Source records ▸
_ _ _ _ _ _ _

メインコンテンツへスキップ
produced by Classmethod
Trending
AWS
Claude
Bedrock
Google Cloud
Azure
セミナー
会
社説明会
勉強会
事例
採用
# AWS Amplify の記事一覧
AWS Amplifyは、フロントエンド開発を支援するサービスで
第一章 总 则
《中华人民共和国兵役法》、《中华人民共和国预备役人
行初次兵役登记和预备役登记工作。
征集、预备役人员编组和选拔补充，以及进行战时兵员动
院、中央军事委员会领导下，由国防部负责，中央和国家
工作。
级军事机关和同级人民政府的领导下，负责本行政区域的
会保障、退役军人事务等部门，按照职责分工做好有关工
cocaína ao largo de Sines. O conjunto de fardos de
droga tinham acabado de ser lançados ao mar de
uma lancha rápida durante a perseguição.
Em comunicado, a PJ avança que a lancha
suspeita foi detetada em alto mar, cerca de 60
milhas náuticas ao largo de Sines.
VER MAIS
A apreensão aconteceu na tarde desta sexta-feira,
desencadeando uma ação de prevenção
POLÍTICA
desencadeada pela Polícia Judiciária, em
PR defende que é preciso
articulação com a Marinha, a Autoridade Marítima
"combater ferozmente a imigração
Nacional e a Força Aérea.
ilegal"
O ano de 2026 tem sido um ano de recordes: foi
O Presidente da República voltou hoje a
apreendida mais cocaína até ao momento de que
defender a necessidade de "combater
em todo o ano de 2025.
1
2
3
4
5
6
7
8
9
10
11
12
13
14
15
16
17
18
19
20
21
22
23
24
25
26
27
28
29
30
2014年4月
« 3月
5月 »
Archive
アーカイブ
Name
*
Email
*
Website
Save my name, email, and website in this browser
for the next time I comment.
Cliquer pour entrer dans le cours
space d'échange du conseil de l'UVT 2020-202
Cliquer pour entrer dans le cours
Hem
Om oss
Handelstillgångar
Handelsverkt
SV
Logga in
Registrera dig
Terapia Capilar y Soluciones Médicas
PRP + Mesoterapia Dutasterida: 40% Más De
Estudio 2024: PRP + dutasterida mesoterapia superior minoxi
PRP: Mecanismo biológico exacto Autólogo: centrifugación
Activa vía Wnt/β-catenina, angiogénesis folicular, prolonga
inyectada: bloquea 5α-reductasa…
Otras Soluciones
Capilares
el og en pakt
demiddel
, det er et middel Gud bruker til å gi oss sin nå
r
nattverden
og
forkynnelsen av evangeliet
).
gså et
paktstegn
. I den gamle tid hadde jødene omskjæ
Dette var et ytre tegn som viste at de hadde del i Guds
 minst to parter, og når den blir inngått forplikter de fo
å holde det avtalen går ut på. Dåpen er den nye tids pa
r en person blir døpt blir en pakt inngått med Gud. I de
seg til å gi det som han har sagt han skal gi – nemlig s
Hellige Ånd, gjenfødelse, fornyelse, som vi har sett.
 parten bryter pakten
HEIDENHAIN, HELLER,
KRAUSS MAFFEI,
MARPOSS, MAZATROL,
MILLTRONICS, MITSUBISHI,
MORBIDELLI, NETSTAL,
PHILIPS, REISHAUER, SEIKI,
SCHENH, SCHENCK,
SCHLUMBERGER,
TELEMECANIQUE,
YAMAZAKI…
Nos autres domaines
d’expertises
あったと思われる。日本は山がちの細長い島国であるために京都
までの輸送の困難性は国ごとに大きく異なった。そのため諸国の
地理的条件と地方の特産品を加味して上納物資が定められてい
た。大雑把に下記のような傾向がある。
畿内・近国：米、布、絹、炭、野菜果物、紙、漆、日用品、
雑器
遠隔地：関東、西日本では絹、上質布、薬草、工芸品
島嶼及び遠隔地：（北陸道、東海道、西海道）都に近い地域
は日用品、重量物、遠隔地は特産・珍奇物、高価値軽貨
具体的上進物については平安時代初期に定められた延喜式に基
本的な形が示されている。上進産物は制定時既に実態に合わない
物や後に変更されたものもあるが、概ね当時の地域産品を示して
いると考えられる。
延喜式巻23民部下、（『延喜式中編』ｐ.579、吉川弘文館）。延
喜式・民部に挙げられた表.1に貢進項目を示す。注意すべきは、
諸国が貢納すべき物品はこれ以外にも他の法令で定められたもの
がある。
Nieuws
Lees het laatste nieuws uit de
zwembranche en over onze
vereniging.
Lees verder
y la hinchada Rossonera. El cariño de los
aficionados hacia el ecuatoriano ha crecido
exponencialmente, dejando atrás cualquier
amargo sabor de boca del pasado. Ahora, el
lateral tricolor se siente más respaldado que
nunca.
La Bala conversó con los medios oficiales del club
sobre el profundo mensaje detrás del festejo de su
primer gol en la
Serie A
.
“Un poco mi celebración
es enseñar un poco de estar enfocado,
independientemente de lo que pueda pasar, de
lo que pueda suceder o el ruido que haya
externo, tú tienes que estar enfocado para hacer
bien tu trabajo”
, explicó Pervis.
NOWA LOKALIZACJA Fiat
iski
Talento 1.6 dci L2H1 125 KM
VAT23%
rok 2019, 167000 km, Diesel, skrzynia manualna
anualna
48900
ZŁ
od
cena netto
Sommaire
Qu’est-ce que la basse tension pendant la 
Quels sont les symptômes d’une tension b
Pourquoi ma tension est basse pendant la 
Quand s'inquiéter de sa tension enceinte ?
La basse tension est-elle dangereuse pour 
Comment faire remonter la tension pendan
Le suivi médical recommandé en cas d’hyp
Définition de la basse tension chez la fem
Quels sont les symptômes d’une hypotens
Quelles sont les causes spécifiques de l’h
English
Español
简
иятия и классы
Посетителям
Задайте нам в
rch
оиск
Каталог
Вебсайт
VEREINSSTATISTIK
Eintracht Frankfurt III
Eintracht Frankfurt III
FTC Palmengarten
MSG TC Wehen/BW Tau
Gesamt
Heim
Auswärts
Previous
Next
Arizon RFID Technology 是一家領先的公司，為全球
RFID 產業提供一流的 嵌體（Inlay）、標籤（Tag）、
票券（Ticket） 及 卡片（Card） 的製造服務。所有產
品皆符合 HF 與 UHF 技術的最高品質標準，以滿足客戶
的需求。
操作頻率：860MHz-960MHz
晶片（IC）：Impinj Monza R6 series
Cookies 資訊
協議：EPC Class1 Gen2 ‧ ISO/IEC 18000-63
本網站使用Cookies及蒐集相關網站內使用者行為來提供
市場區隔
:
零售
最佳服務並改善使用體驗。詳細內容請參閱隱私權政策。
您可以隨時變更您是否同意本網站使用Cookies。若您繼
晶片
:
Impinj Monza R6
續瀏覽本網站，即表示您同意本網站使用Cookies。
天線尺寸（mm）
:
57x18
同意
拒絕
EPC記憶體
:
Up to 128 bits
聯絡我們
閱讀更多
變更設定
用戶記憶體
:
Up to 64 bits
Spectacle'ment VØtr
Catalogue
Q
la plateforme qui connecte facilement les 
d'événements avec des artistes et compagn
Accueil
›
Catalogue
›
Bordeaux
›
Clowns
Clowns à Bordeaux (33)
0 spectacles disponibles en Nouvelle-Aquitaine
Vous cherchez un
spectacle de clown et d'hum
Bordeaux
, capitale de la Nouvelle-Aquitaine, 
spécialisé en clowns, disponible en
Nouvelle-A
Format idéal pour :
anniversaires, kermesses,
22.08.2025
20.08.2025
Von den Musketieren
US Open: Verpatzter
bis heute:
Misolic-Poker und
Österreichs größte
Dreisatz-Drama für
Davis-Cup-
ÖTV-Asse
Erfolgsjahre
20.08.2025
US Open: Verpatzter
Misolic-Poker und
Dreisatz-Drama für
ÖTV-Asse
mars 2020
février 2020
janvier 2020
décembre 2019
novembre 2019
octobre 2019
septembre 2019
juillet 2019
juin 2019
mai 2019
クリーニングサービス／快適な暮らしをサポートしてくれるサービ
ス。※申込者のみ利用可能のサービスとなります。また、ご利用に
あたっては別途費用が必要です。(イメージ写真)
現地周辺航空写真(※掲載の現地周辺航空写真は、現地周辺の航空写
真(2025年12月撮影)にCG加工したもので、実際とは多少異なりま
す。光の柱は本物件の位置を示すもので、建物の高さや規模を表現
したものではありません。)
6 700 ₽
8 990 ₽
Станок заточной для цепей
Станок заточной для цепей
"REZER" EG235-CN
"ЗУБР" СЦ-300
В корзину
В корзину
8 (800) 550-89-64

_ _ _ _ _ _ _

What is being asked ▸ Scan the material above for lines that contain the string "Lees", and copy each such line.

Answer ▸
Lees het laatste nieuws uit de
Lees verder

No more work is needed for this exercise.